(Extracted information begins)

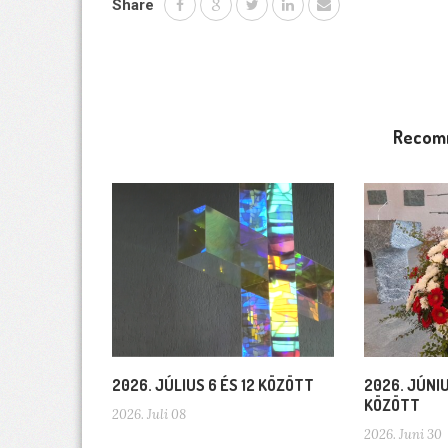
Share
Recom
2026. JÚLIUS 6 ÉS 12 KÖZÖTT
2026. JÚNIU
KÖZÖTT
2026. Juli 08
2026. Juni 30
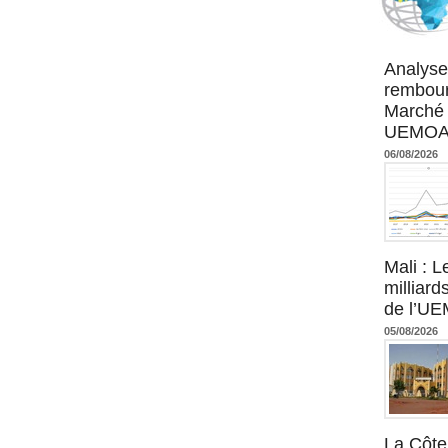
Agence UM
Analyse
rembour
Marché 
UEMOA :
06/08/2026
Mali : L
milliard
de l’U
05/08/2026
La Côte 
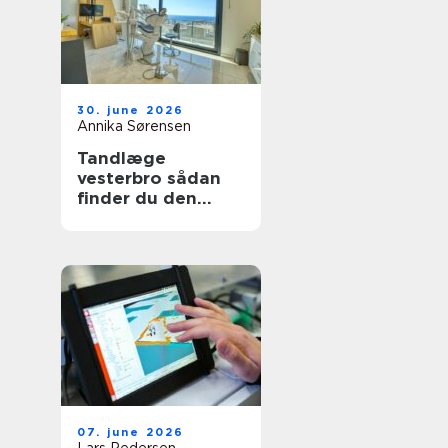
30. june 2026
Annika Sørensen
Tandlæge
vesterbro sådan
finder du den
rette klinik til tryg
tandpleje
07. june 2026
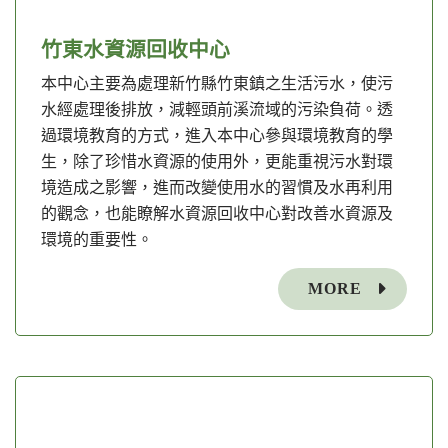
竹東水資源回收中心
本中心主要為處理新竹縣竹東鎮之生活污水，使污
水經處理後排放，減輕頭前溪流域的污染負荷。透
過環境教育的方式，進入本中心參與環境教育的學
生，除了珍惜水資源的使用外，更能重視污水對環
境造成之影響，進而改變使用水的習慣及水再利用
的觀念，也能瞭解水資源回收中心對改善水資源及
環境的重要性。
MORE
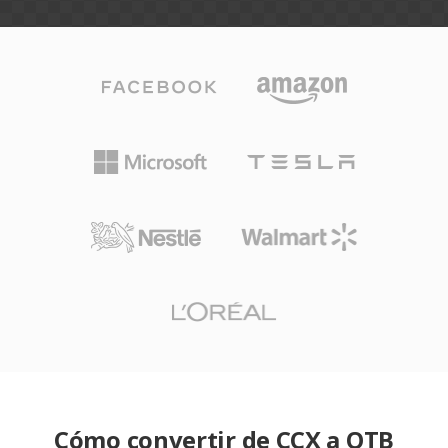
Cómo convertir de CCX a OTB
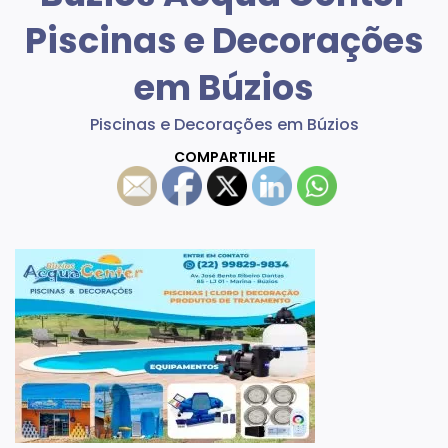
Piscinas e Decorações
em Búzios
Piscinas e Decorações em Búzios
COMPARTILHE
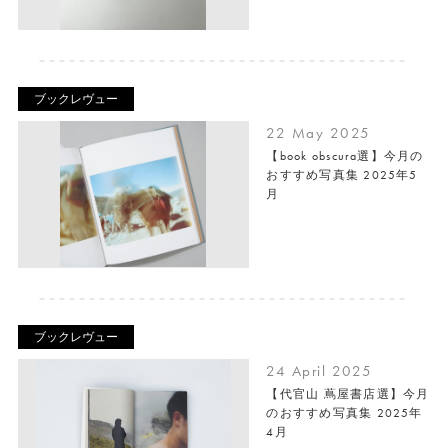
ブックレヴュー
22 May 2025
【book obscura選】今月の
おすすめ写真集 2025年5
月
ブックレヴュー
24 April 2025
【代官山 蔦屋書店選】今月
のおすすめ写真集 2025年
4月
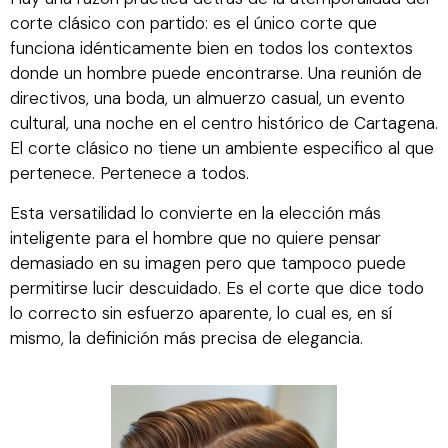
corte clásico con partido: es el único corte que
funciona idénticamente bien en todos los contextos
donde un hombre puede encontrarse. Una reunión de
directivos, una boda, un almuerzo casual, un evento
cultural, una noche en el centro histórico de Cartagena.
El corte clásico no tiene un ambiente especifico al que
pertenece. Pertenece a todos.
Esta versatilidad lo convierte en la elección más
inteligente para el hombre que no quiere pensar
demasiado en su imagen pero que tampoco puede
permitirse lucir descuidado. Es el corte que dice todo
lo correcto sin esfuerzo aparente, lo cual es, en sí
mismo, la definición más precisa de elegancia.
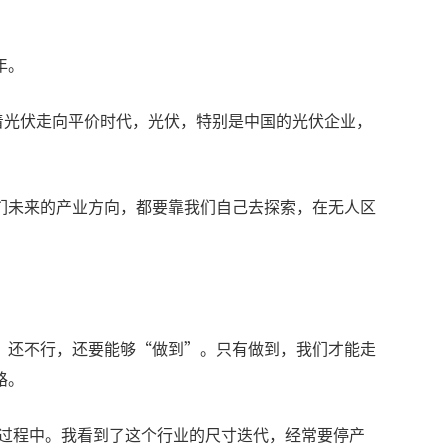
年。
随着光伏走向平价时代，光伏，特别是中国的光伏企业，
们未来的产业方向，都要靠我们自己去探索，在无人区
”还不行，还要能够“做到”。只有做到，我们才能走
路。
代的过程中。我看到了这个行业的尺寸迭代，经常要停产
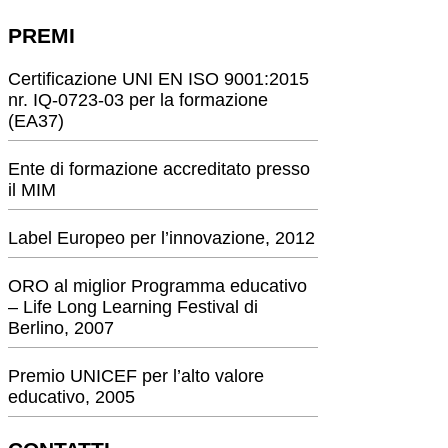
PREMI
Certificazione UNI EN ISO 9001:2015
nr. IQ-0723-03 per la formazione
(EA37)
Ente di formazione accreditato presso
il MIM
Label Europeo per l’innovazione, 2012
ORO al miglior Programma educativo
– Life Long Learning Festival di
Berlino, 2007
Premio UNICEF per l’alto valore
educativo, 2005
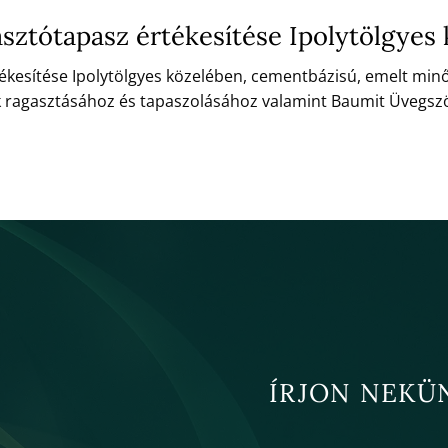
sztótapasz értékesítése Ipolytölgyes
ékesítése Ipolytölgyes közelében, cementbázisú, emelt min
k ragasztásához és tapaszolásához valamint Baumit Üvegsz
ÍRJON NEKÜ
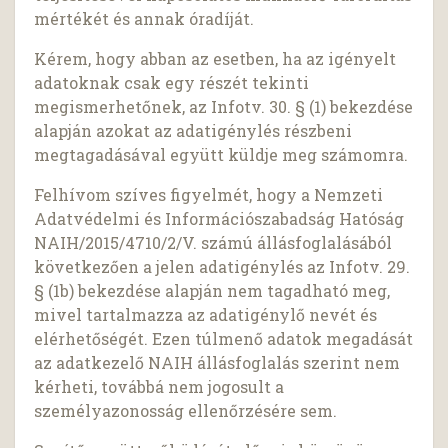
mértékét és annak óradíját.
Kérem, hogy abban az esetben, ha az igényelt
adatoknak csak egy részét tekinti
megismerhetőnek, az Infotv. 30. § (1) bekezdése
alapján azokat az adatigénylés részbeni
megtagadásával együtt küldje meg számomra.
Felhívom szíves figyelmét, hogy a Nemzeti
Adatvédelmi és Információszabadság Hatóság
NAIH/2015/4710/2/V. számú állásfoglalásából
következően a jelen adatigénylés az Infotv. 29.
§ (1b) bekezdése alapján nem tagadható meg,
mivel tartalmazza az adatigénylő nevét és
elérhetőségét. Ezen túlmenő adatok megadását
az adatkezelő NAIH állásfoglalás szerint nem
kérheti, továbbá nem jogosult a
személyazonosság ellenőrzésére sem.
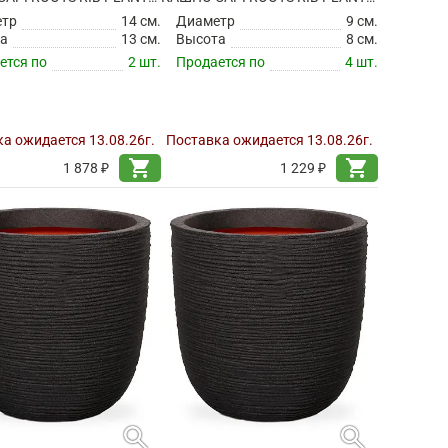
етр
14 см.
Диаметр
9 см.
а
13 см.
Высота
8 см.
ется по
2 шт.
Продается по
4 шт.
а ожидается 13.08.26г.
Поставка ожидается 13.08.26г.
shopping_cart
shopping_cart
1 878 ₽
1 229 ₽
search
search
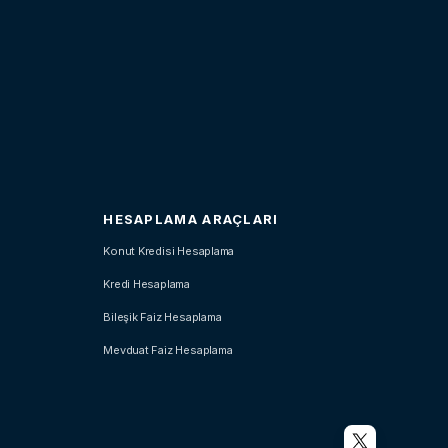
HESAPLAMA ARAÇLARI
Konut Kredisi Hesaplama
Kredi Hesaplama
Bileşik Faiz Hesaplama
Mevduat Faiz Hesaplama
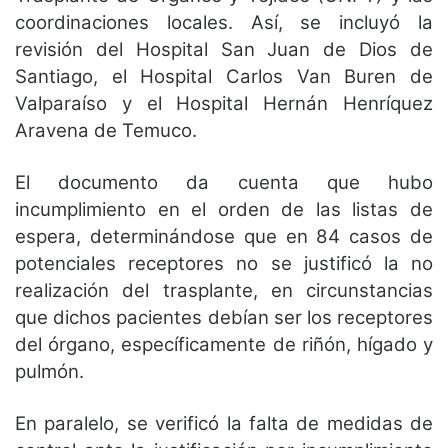
coordinaciones locales. Así, se incluyó la
revisión del Hospital San Juan de Dios de
Santiago, el Hospital Carlos Van Buren de
Valparaíso y el Hospital Hernán Henríquez
Aravena de Temuco.
El documento da cuenta que hubo
incumplimiento en el orden de las listas de
espera, determinándose que en 84 casos de
potenciales receptores no se justificó la no
realización del trasplante, en circunstancias
que dichos pacientes debían ser los receptores
del órgano, específicamente de riñón, hígado y
pulmón.
En paralelo, se verificó la falta de medidas de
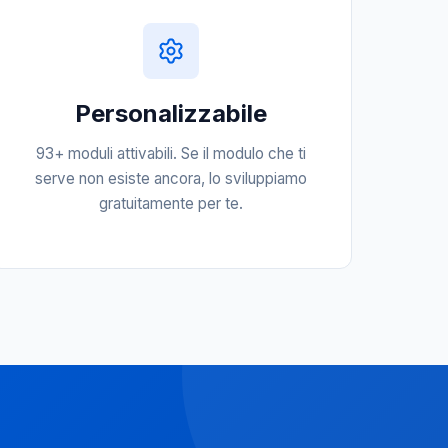
Personalizzabile
93+ moduli attivabili. Se il modulo che ti
serve non esiste ancora, lo sviluppiamo
gratuitamente per te.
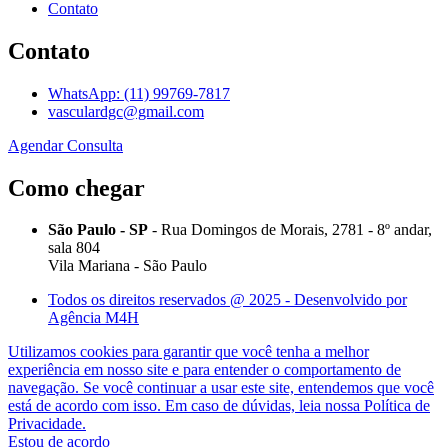
Contato
Contato
WhatsApp: (11) 99769-7817
vasculardgc@gmail.com
Agendar Consulta
Como chegar
São Paulo - SP
- Rua Domingos de Morais, 2781 - 8º andar,
sala 804
Vila Mariana - São Paulo
Todos os direitos reservados @ 2025 - Desenvolvido por
Agência M4H
Utilizamos cookies para garantir que você tenha a melhor
experiência em nosso site e para entender o comportamento de
navegação. Se você continuar a usar este site, entendemos que você
está de acordo com isso. Em caso de dúvidas, leia nossa
Política de
Privacidade
.
Estou de acordo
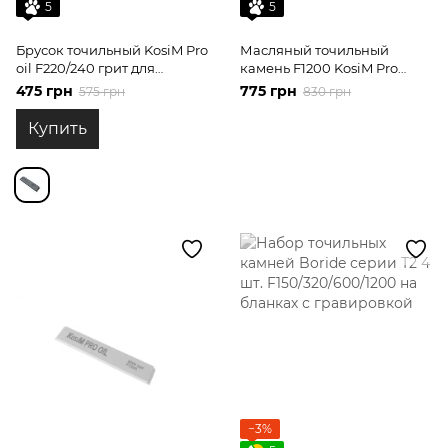
5
5
Брусок точильный KosiM Pro
Масляный точильный
oil F220/240 грит для
камень F1200 KosiM Pro
обдирки на бланке
карбид кремния 8000 grit
475 грн
775 грн
575 грн
830 грн
Купить
−3%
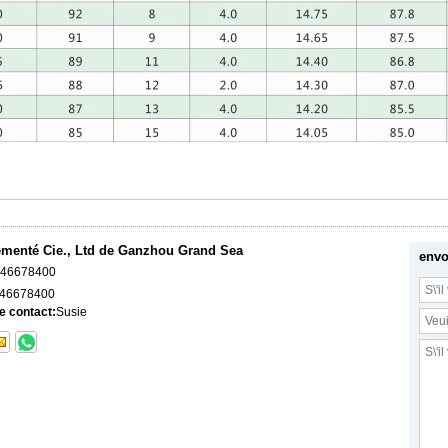
émenté Cie., Ltd de Ganzhou Grand Sea
envo
046678400
46678400
e contact:
Susie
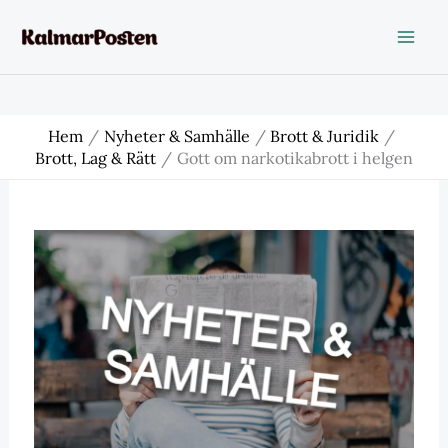
Hoppa
till
innehåll
Hem
Nyheter & Samhälle
Brott & Juridik
Brott, Lag & Rätt
Gott om narkotikabrott i helgen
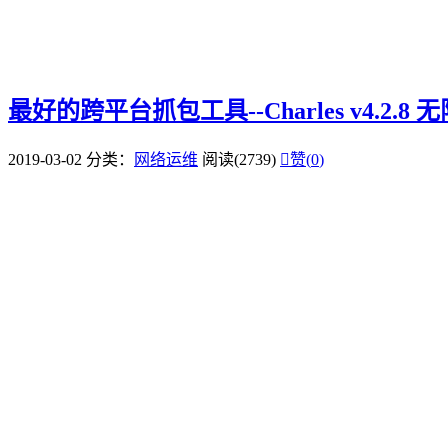
最好的跨平台抓包工具--Charles v4.2.8 
2019-03-02
分类：
网络运维
阅读(2739)

赞(
0
)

(Extracted information ends)

Please state how many lines hold the string "bekezdése" in the listing above, giving the figure alone.

→ **Reply**
2